Dessen knackige Ehefrau macht ihm prompt schöne Augen. Der Zenturio jedoch bleibt standhaft, um den Gastgeber nicht zu beleidigen. Stattdessen macht er einer schönen Besucherin den Hof. Er ahnt nicht, dass sie die Tochter des Ratsvorsitzenden ist - dem wichtigsten Befürworter eines Krieges gegen die Römer.

In Rom hat man derweil beschlossen, als Antwort auf die Provokation eine Armee nach Griechenland zu schicken, die Korinth dem Erdboden gleichmacht. Wie das Leben so spielt, ist auch der korinthische Heerführer ein glühender Verehrer der schönen Tochter. Er bekommt von der eifersüchtigen Ehefrau einen Tipp, dass sich in ihrem Haus der Zenturio versteckt. Als der Heerführer ihn holen will, entkommt der Zenturio knapp und versteckt sich in den Grotten, wo die Oppositionellen sich heimlich treffen.
Das Töchterlein organisiert seine Flucht nach Rom, da sie hofft, der Zenturio könne dort noch im letzten Moment einen Krieg verhindern - nicht ahnend, dass die römische Armee bereits auf dem Weg nach Korinth ist.

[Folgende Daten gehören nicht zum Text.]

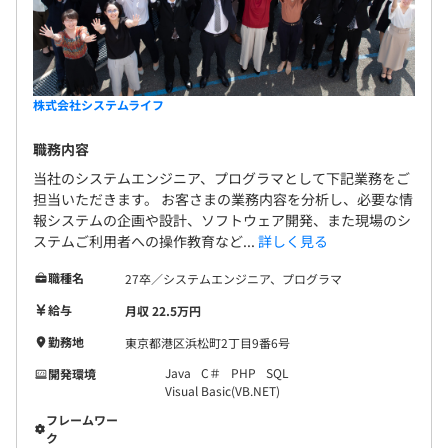
株式会社システムライフ
職務内容
当社のシステムエンジニア、プログラマとして下記業務をご
担当いただきます。 お客さまの業務内容を分析し、必要な情
報システムの企画や設計、ソフトウェア開発、また現場のシ
ステムご利用者への操作教育など...
詳しく見る
職種名
27卒／システムエンジニア、プログラマ
給与
月収 22.5万円
勤務地
東京都港区浜松町2丁目9番6号
Java
C＃
PHP
SQL
開発環境
Visual Basic(VB.NET)
フレームワー
ク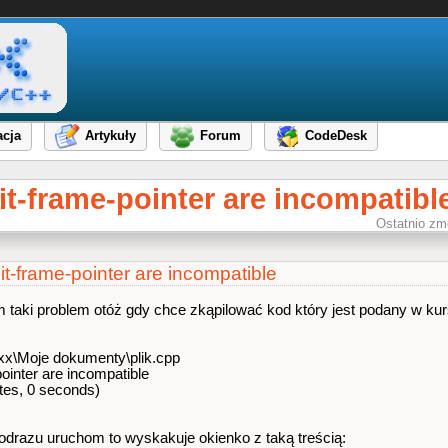
cja
Artykuły
Forum
CodeDesk
t-frame-pointer are incompatibl
Ostatnio zm
t-frame-pointer are incompatible
aki problem otóż gdy chce zkąpilować kod który jest podany w kurs
xx\Moje dokumenty\plik.cpp
ointer are incompatible
tes, 0 seconds)
 odrazu uruchom to wyskakuje okienko z taką treścią:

Es kommt zu einer blutigen Schlacht, in deren Verlauf Korinth dem Erdboden gleich gemacht wird (und dabei praktischerweise alle sterben, die gegen eine Verbindung vom Zenturio und dem Töchterlein sind). Sie trauert um den Verlust ihrer Stadt und ihrer Freunde - aber der Weg in eine glückliche Zukunft an seiner Seite ist frei.